Hej
Ja urodziłam córkę jak miałam 19 lat. Trzy dni po porodzie wyszłam ze szpitala na przepustkę i zdawałam maturę pisemną, a mała została na oddziale bo miała żółtaczkę. Rano wstawałam ściągałam pokarm, zakładałam maturalne ubranie, leciałam do szpitala zawoziłam mleko i na maturę. I tak do wieczora ściągałam i woziłam.

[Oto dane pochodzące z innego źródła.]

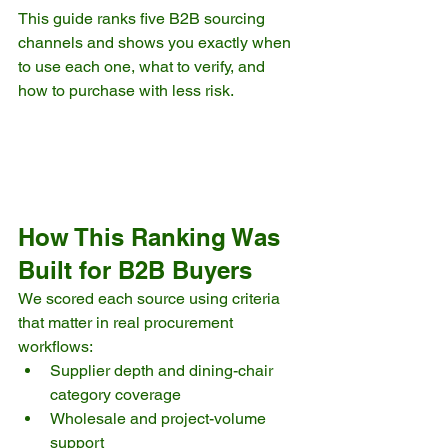
This guide ranks five B2B sourcing 
channels and shows you exactly when 
to use each one, what to verify, and 
how to purchase with less risk.
How This Ranking Was 
Built for B2B Buyers
We scored each source using criteria 
that matter in real procurement 
workflows:
Supplier depth and dining-chair 
category coverage
Wholesale and project-volume 
support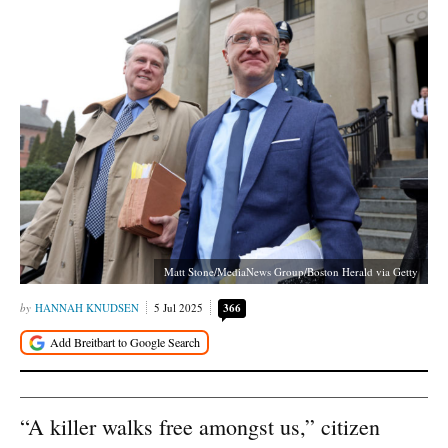
Matt Stone/MediaNews Group/Boston Herald via Getty
HANNAH KNUDSEN
5 Jul 2025
366
“A killer walks free amongst us,” citizen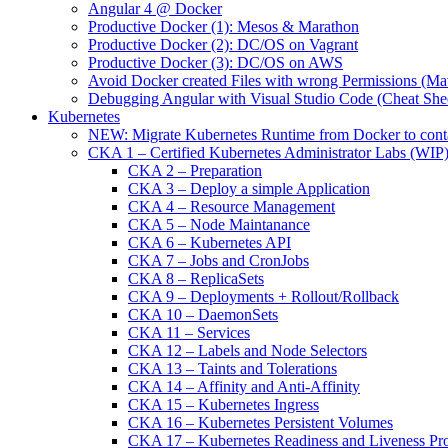
Angular 4 @ Docker
Productive Docker (1): Mesos & Marathon
Productive Docker (2): DC/OS on Vagrant
Productive Docker (3): DC/OS on AWS
Avoid Docker created Files with wrong Permissions (M
Debugging Angular with Visual Studio Code (Cheat She
Kubernetes
NEW: Migrate Kubernetes Runtime from Docker to cont
CKA 1 – Certified Kubernetes Administrator Labs (WIP
CKA 2 – Preparation
CKA 3 – Deploy a simple Application
CKA 4 – Resource Management
CKA 5 – Node Maintanance
CKA 6 – Kubernetes API
CKA 7 – Jobs and CronJobs
CKA 8 – ReplicaSets
CKA 9 – Deployments + Rollout/Rollback
CKA 10 – DaemonSets
CKA 11 – Services
CKA 12 – Labels and Node Selectors
CKA 13 – Taints and Tolerations
CKA 14 – Affinity and Anti-Affinity
CKA 15 – Kubernetes Ingress
CKA 16 – Kubernetes Persistent Volumes
CKA 17 – Kubernetes Readiness and Liveness Pr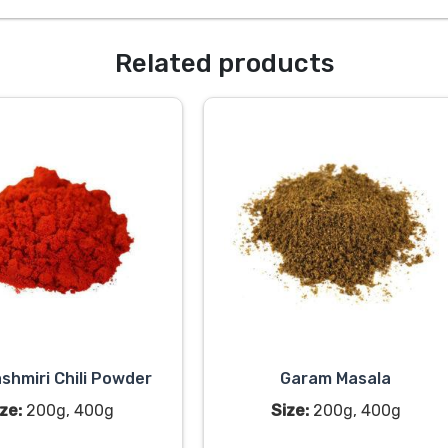
Related products
shmiri Chili Powder
Garam Masala
ze:
200g, 400g
Size:
200g, 400g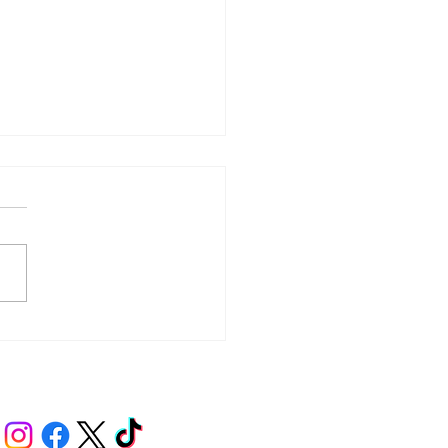
y – Integrity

Maturę zdałam, poszłam na studia "zaoczne". Świetnie dawałam sobie radę mimo, iż sama wychowywałam córkę. Gdy mała miała 2,5 roczku na internecie poznałam mojego męża. Zaakceptował i mnie i moją córkę. Ślub wzięliśmy po niespełna 9 miesiącach. Biologicznego ojca pozbawiliśmy praw rodzicielskich i mój mąż adoptował Agatkę. Teraz jesteśmy 6 lat po ślubie, świetnie nam się układa no i spodziewamy się dzidziusia
Wiek nie ma znaczenia. Niejedna 19-latka jest bardziej psychicznie przygotowana do rodzicielstwa niż nie jedna 30-tka.
Plusy młodego rodzicielstwa: moja córka przychodzi ze szkoły i żali mi się że koleżanki nie wieżą jej, że jej mama ma 28 lat. A większość mam ma już po 40 lat.